Sometimes, you need to look at a book, just to make sure you haven’t missed anything! I can finish my article now, reassured that I haven’t overlooked any unexpected new commentary. It was a long shot!
By way of a change, I took myself to the BBC Scottish Symphony Orchestra’s concert in Glasgow City Halls last night. Conducted by Martyn Brabbins and Michael Bawtree, the programme was entitled Scottish Influences, with music by Errollyn Wallen, Master of the King’s Music; Sir James MacMillan; and the late Peter Maxwell Davies and Lyell Cresswell. I anticipated seeing a few faces that I recognised – and I did – and I was particularly looking forward to hearing Wallen’s Mighty River and Maxwell Davies’ An Orkney Wedding, with Sunrise.
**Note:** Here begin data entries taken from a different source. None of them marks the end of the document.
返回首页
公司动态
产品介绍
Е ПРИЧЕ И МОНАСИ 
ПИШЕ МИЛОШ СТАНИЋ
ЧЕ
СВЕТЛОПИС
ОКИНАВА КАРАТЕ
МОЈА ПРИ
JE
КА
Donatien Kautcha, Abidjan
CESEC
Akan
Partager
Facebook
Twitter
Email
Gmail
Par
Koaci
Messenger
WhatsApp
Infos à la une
It was a truly great night. Wallen’s piece very much suggested a wide, flowing river, and incorporated two spirituals and a hymn, ‘Deep River’, ‘Go down, Moses’, and ‘Amazing Grace’. Davies’ piece – which I only encountered for the first time a few weeks ago on Radio 3, whilst driving – evoked uninhibited Scottish celilidh dancing, along with a waiter delivering a tray with whisky and glasses to the principal violinist and conductor at an appropriate point – and a fully kilted piper striding the length of the auditorium. (Yes, Chris Gibb is one of our RCS alumni. I was proud!) Michael Bawtree conducted gorgeous choral pieces performed by students from Glasgow and Edinburgh. New Zealander Lyell Cresswell’s PianoConcerto no.3, was premiered in Europe last night by pianist Danny Driver.
I couldn’t help smiling at the thought that yesterday afternoon, I was listening to Scottish country dance music recorded a century ago, whilst only a few hours later, I was sitting listening to Scottish-influenced music with the two living composers literally sitting within ten feet of me. Yesterday afternoon, I was remembering the story of the dance pianist who played with a tea-cup of whisky teetering on the edge of her grand piano, whilst last night the ‘whisky-drinking’ (was it real?!) took place right before my eyes. Indeed, my recent research of Scottish printed music has revealed a healthy export trade of Scottish song and dance music to Australia and New Zealand – whilst the late Lyell Cresswell reversed the process by bringing himself to Scotland, where he made his home in Edinburgh.
The good news is, last night’s concert will eventually be broadcast and will then be available to stream or download for 30 days via BBC Sounds. I’d certainly recommend listening.